Why the State of the Union Address Has Turned into a Publicity Stunt

Advances in technology have allowed Americans to be more educated about and feel that they are more significant to their federal government. These advances have dramatically changed the role of the President of the United States as well as the point of view of the American citizen.

A well-known turning point regarding the impact of technology on the federal government is the first televised Presidential debate on September 26th, 1960. Nixon and Kennedy were participating in this debate. Most people who listened to this debate on the radio thought that Nixon had won the debate while most people who watched the debate on television thought that Kennedy had won. This event forced politicians to take appearances seriously while trying to gain the popularity of the American public on television due to America’s possibly subconscious yet definitely shallow view about the physical appearance of leaders.

Presidential debates and campaigns have always been a way to gain support of the country and rally the support of citizens, but now almost every public move that Presidents make is an attempt to gain more support.

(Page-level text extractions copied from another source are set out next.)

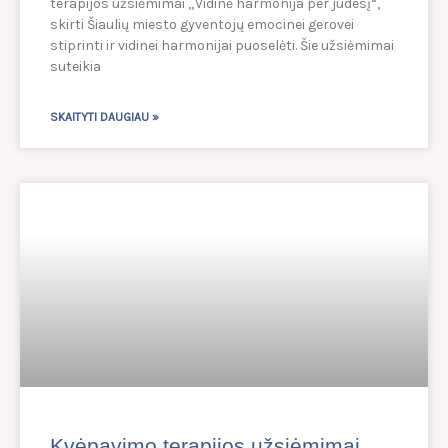
terapijos užsiėmimai „Vidinė harmonija per judesį“,
skirti Šiaulių miesto gyventojų emocinei gerovei
stiprinti ir vidinei harmonijai puoselėti. Šie užsiėmimai
suteikia
SKAITYTI DAUGIAU »
Kvėpavimo terapijos užsiėmimai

The State of the Union was formally known as the Annual Message from 1790 to 1946.  Thomas Jefferson started the practice of delivering the Annual Message in a written statement rather than in an oral address. President Woodrow Wilson restarted the practice of delivering the Annual Message orally and President Roosevelt solidified this practice. The first television broadcast of the State of the Union was President Harry Truman’s address in 1947. In the modern era, the State of the Union has almost always been delivered orally. Now, the State of the Union is an opportunity to address the citizens of the country as well as Congress. It is illogical for the President to pass up a televised opportunity for a speech such as the State of the Union.

The tradition of the State of the Union Address exists because Article II, Section 3, Clause 1 of the Constitution states that the President “shall from time to time give to Congress Information of the State of the Union, and recommend to their Consideration such measures as he shall judge necessary and expedient.” On Tuesday, President Obama shared his recommendation for the minimum wage to be raised and said that he would be raising the minimum wage for federal workers to $10.10 per hour. This would only apply to new contracts being negotiated, so the people affected by this change is not as big as it seems.

Most people thought that President Obama gave a powerful State of the Union Address. Looking past the old speech tactic of listing hypothetical people and situations endlessly to gain the emotional support of viewers (eg: “A rural doctor gave a young child the first prescription to treat asthma that his mother could afford.” and “An autoworker fine-tuned some of the best, most fuel-efficient cars in the world, and did his part to help America wean itself off foreign oil.”), I think it was not a complete waste.